Directions for this task -> For the listing below, show each line that includes the string "Hispanics".

Data excerpts ->
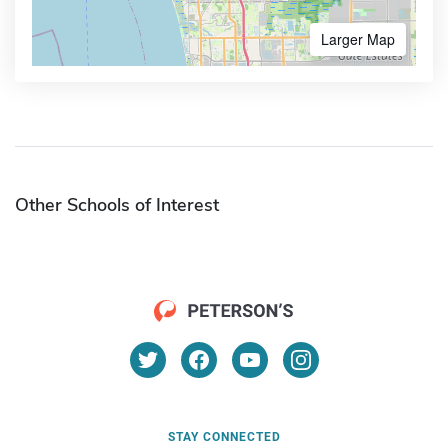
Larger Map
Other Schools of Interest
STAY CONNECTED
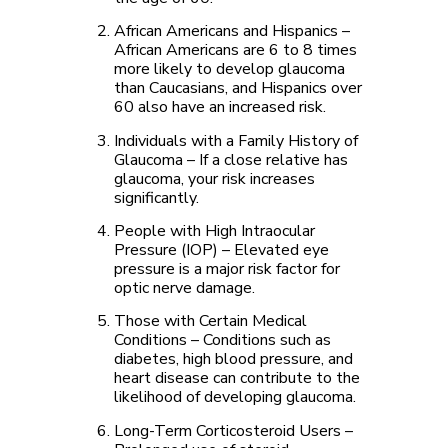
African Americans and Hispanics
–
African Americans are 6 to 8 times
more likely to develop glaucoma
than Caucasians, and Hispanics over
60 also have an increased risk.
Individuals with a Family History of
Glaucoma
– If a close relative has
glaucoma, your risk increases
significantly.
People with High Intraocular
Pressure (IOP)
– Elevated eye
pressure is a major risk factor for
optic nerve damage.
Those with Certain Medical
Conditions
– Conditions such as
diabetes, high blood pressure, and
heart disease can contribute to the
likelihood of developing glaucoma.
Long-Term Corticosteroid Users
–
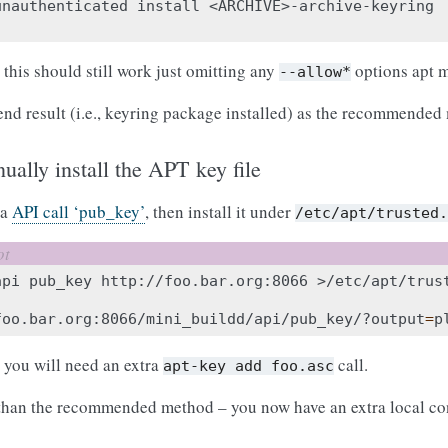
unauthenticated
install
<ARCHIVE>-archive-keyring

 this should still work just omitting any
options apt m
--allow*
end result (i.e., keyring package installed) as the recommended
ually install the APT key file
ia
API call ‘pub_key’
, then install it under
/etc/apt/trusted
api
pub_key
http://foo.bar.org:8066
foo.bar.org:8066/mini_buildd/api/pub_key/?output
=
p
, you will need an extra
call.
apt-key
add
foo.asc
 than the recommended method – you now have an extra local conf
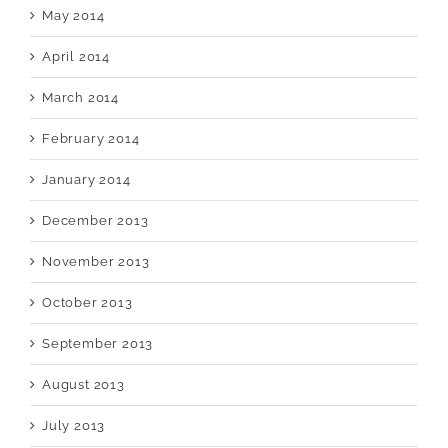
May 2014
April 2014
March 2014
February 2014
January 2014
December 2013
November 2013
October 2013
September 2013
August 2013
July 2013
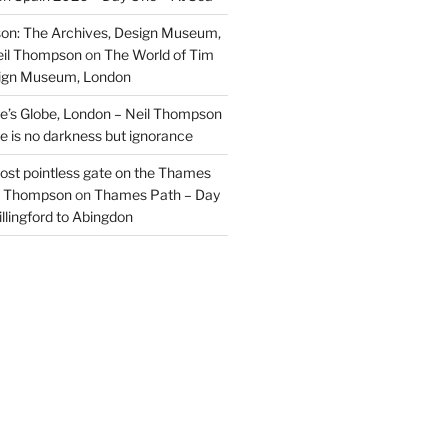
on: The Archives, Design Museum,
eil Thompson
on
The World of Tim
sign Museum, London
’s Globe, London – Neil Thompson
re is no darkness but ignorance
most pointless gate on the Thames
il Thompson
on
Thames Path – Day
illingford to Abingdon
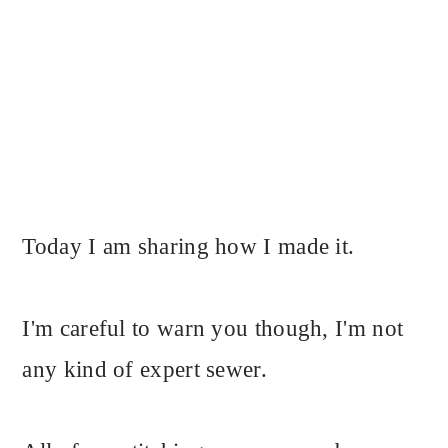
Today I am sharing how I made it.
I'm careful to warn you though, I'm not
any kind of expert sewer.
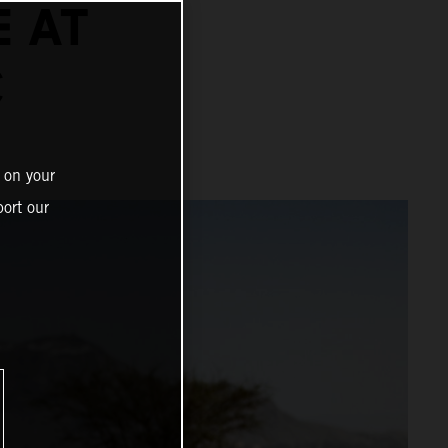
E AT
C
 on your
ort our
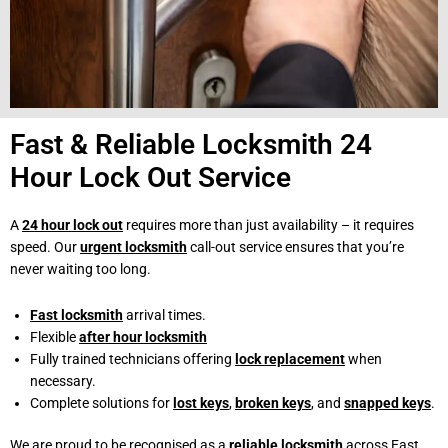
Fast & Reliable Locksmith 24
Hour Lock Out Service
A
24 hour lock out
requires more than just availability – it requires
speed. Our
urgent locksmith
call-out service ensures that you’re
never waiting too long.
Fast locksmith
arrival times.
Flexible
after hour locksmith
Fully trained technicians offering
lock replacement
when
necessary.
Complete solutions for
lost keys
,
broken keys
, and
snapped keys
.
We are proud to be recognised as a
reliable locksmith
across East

Reply to the task ->
African Americans and Hispanics
than Caucasians, and Hispanics over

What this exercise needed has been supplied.